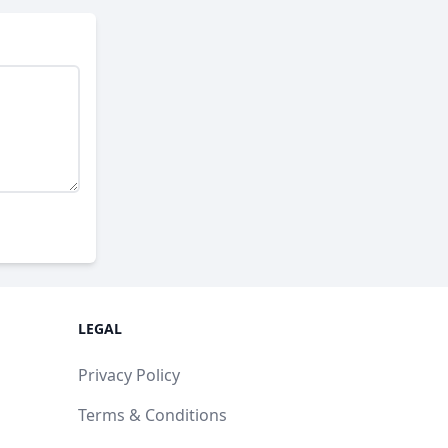
LEGAL
Privacy Policy
Terms & Conditions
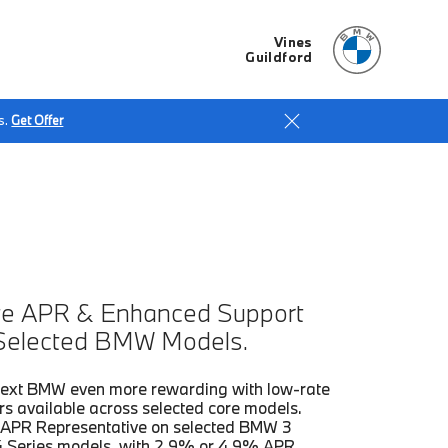
Vines
Guildford
s.
Get Offer
e APR & Enhanced Support
Selected BMW Models.
ext BMW even more rewarding with low-rate
rs available across selected core models.
APR Representative on selected BMW 3
4 Series models, with 2.9% or 4.9% APR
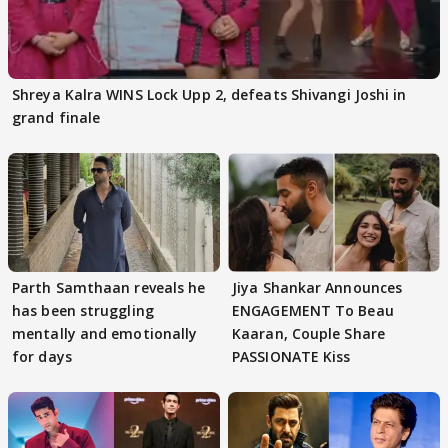
Shreya Kalra WINS Lock Upp 2, defeats Shivangi Joshi in
grand finale
Parth Samthaan reveals he
Jiya Shankar Announces
has been struggling
ENGAGEMENT To Beau
mentally and emotionally
Kaaran, Couple Share
for days
PASSIONATE Kiss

→ Exercise objective:
Retype all the entries exactly; drop the pictures.

→ Answer to this task:
LEGAL
Privacy Policy
Terms & Conditions
Vines
Guildford
s.
Get Offer
e APR & Enhanced Support
Selected BMW Models.
ext BMW even more rewarding with low-rate
rs available across selected core models.
APR Representative on selected BMW 3
4 Series models, with 2.9% or 4.9% APR
Shreya Kalra WINS Lock Upp 2, defeats Shivangi Joshi in
grand finale
Parth Samthaan reveals he
Jiya Shankar Announces
has been struggling
ENGAGEMENT To Beau
mentally and emotionally
Kaaran, Couple Share
for days
PASSIONATE Kiss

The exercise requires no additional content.